第二十六話 常識の違いは世界の違い。
青龍の声の玉を両手で抱える私は、シュゼンに背後から包まれるような体勢で移動雲に乗っている。操作はシュゼン。景色は風のように流れていく。
海から出ると夕焼け色の空が広がっていた。何故かシュゼンは速度を緩める。空には龍や鳥がどこかを目指して飛んでいく。海面には、光の輪郭だけの何かが頭を出していたり、黒い影の船頭が白い服を着た人々を乗せて木舟をこいでいる。
船頭とは絶対に視線を合わせてはいけないと本能が感じ取った。一種の神様なのだと思っても、あの木舟に乗せられたら終わり。
「シュゼン、どうしたの?」
『この時間帯は、昼の者たちが自らの家に帰る時間だ。緊急時以外は騒ぎを起こしたくない』
だから速度を落としたのか。皆がどこかへ向かって帰っていく。そんな光景は見ていると切なくなってくる。私も家に帰ろう。そんな気持ちになってきた。

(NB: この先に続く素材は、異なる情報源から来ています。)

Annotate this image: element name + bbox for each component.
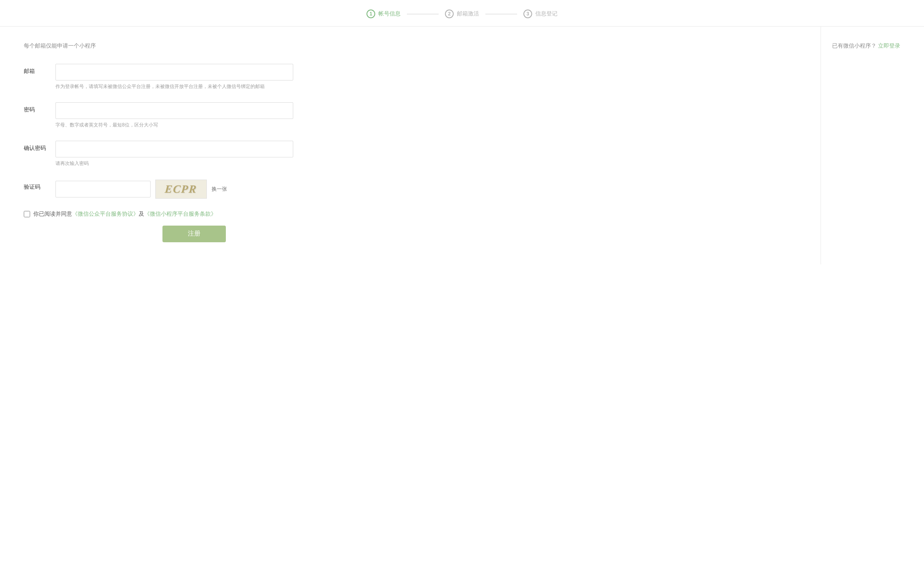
captcha-input[interactable]	[55, 181, 151, 197]
captcha-label: 验证码	[24, 180, 55, 191]
confirm-password-input[interactable]	[55, 141, 293, 157]
right-login-prompt: 已有微信小程序？ 立即登录	[832, 42, 900, 50]
agreement-row: 你已阅读并同意《微信公众平台服务协议》及《微信小程序平台服务条款》	[24, 211, 365, 218]
password-field-wrapper: 字母、数字或者英文符号，最短8位，区分大小写	[55, 102, 293, 129]
confirm-password-hint: 请再次输入密码	[55, 160, 293, 167]
captcha-refresh-button[interactable]: 换一张	[212, 186, 227, 193]
step-3-circle: 3	[523, 10, 532, 18]
confirm-password-row: 确认密码 请再次输入密码	[24, 141, 365, 167]
step-separator-2	[485, 14, 517, 14]
agreement-text: 你已阅读并同意《微信公众平台服务协议》及《微信小程序平台服务条款》	[33, 211, 216, 218]
email-label: 邮箱	[24, 64, 55, 75]
password-label: 密码	[24, 102, 55, 113]
vertical-separator	[821, 27, 821, 264]
login-link[interactable]: 立即登录	[878, 42, 900, 49]
register-button[interactable]: 注册	[162, 226, 226, 242]
step-1: 1 帐号信息	[367, 10, 401, 18]
step-2: 2 邮箱激活	[445, 10, 479, 18]
step-2-label: 邮箱激活	[457, 10, 479, 17]
step-1-circle: 1	[367, 10, 375, 18]
agreement-text-before: 你已阅读并同意	[33, 211, 72, 217]
steps-header: 1 帐号信息 2 邮箱激活 3 信息登记	[0, 0, 924, 27]
password-input[interactable]	[55, 102, 293, 119]
email-row: 邮箱 作为登录帐号，请填写未被微信公众平台注册，未被微信开放平台注册，未被个人微…	[24, 64, 365, 90]
login-prompt-text: 已有微信小程序？	[832, 42, 876, 49]
agreement-text-middle: 及	[139, 211, 144, 217]
confirm-password-field-wrapper: 请再次输入密码	[55, 141, 293, 167]
captcha-text: ECPR	[164, 183, 198, 195]
register-btn-wrapper: 注册	[24, 226, 365, 242]
agreement-link-2[interactable]: 《微信小程序平台服务条款》	[144, 211, 216, 217]
agreement-checkbox[interactable]	[24, 211, 30, 217]
password-row: 密码 字母、数字或者英文符号，最短8位，区分大小写	[24, 102, 365, 129]
step-3-label: 信息登记	[535, 10, 557, 17]
password-hint: 字母、数字或者英文符号，最短8位，区分大小写	[55, 121, 293, 129]
captcha-row: 验证码 ECPR 换一张	[24, 180, 365, 199]
confirm-password-label: 确认密码	[24, 141, 55, 152]
captcha-image: ECPR	[155, 180, 207, 199]
agreement-link-1[interactable]: 《微信公众平台服务协议》	[72, 211, 139, 217]
captcha-field-wrapper: ECPR 换一张	[55, 180, 293, 199]
step-3: 3 信息登记	[523, 10, 557, 18]
form-area: 每个邮箱仅能申请一个小程序 邮箱 作为登录帐号，请填写未被微信公众平台注册，未被…	[24, 27, 365, 258]
step-separator-1	[407, 14, 439, 14]
step-2-circle: 2	[445, 10, 454, 18]
step-1-label: 帐号信息	[378, 10, 401, 17]
email-field-wrapper: 作为登录帐号，请填写未被微信公众平台注册，未被微信开放平台注册，未被个人微信号绑…	[55, 64, 293, 90]
email-input[interactable]	[55, 64, 293, 80]
email-hint: 作为登录帐号，请填写未被微信公众平台注册，未被微信开放平台注册，未被个人微信号绑…	[55, 83, 293, 90]
notice-text: 每个邮箱仅能申请一个小程序	[24, 42, 365, 50]
captcha-input-wrapper: ECPR 换一张	[55, 180, 293, 199]
page-body: 每个邮箱仅能申请一个小程序 邮箱 作为登录帐号，请填写未被微信公众平台注册，未被…	[0, 27, 924, 258]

草原へと戻るとシュゼンは移動雲を加速させた。金色に輝く光の中を突き進んでいるように感じて、恐ろしくもある。
日が落ち切る直前、青龍たちの住処が見えてきて絶句する。木々の緑は水色や灰色。木の幹は赤や黄色の原色。草はピンクで花は黒や焦げ茶色。巨大な岩山は青と、目がちかちかしてしまう。
「うっわー。これはきっつー。色彩センスなさ過ぎでしょ」
私の呟きを聞いて、シュゼンが静かに笑うのを感じる。シュゼンの腕の中、笑い声が温かくて、つられるように笑ってしまう。
岩山の前の草原に降り立つと、またもふもふ天国。ああ、このもふもふに飛び込みたい。
『響歌、その玉をしっかりと両手で持っていて欲しい』
シュゼンの指示に従って、玉を両手で捧げ持つ。今頃になって、立体ジグゾーパズルの疲労が腕をつつんで、結構厳しい。日頃の運動不足もたたって二の腕が震える。
シュゼンが私の背後から玉を持つ私の手を包み、玉の重さが消えた。とはいえ腕を上げっぱなしという姿勢では、腕がぷるぷるするのは止められない。
『あるべき処へ戻れ』
シュゼンの一言で玉が形を崩して、金を内包する透明な粒へと変化した。数百、あるいはそれ以上の粒が渦を巻いて上空へと駆け上がり、雨のように空から降り注ぐ。
粒がもふもふたちに当たると、金色に輝く。今、この瞬間に飛び込みたいという私の気持ちは次の瞬間、目が覚めた。
「……あー、うん。そうだよね。そうだった」
もふもふはうねうねとする青龍たちに変化してしまった。口々にお礼を言われても、右から左。悲しみが止まらない。
「色、戻しておきますね」
完全棒読みなのは許して欲しい。あの、もふもふ天国はどこに行ったのか。心の中で号泣しながら、私は岩山に手をあてて目を閉じる。
日が落ちると辺りは暗くて意識を集中させやすい。自然の色を思い浮かべて、元の色へと戻るようにと願う。目を閉じているのに、岩山の色が変化していくのが見えた。草や木が色を変えていく。
「元に戻った?」
『ああ。響歌のおかげで元通りだ』
白く光る青龍たちが一斉に空へと飛び立つと、周囲が優しく照らされた。手を繋いで飛んでいる青龍は夫婦なのかもしれない。
翼も羽根もないのに空を飛ぶ。私の世界の常識で考えればあり得ないことだけど、目の前で飛んでいるのだから、この異世界では常識。世界の違いは常識の違いでもあるのかもしれない。
「青龍は空を飛んでいる方がカッコイイのね」
地面でうねっているよりも空が似合っている。私の言葉を聞いたシュゼンが微笑む。
『私の龍の姿を見せようか? 響歌を乗せて飛ぶこともできる』
その赤い瞳は、少々挑戦的。青龍よりカッコイイ所を私に見せたいのかもしれないと気が付いて、頬が緩む。
「それはまた今度。……二人きりの時に」
今は騒々しいからという意味だったのに、シュゼンが頬を赤らめるから私も恥ずかしくなってきた。
『ああ。二人きりの時に見せよう。……そろそろ帰ろうか。一緒に』
「そうね。一緒に帰りましょう」
シュゼンが差し出した手を取って、私は帰路へ着いた。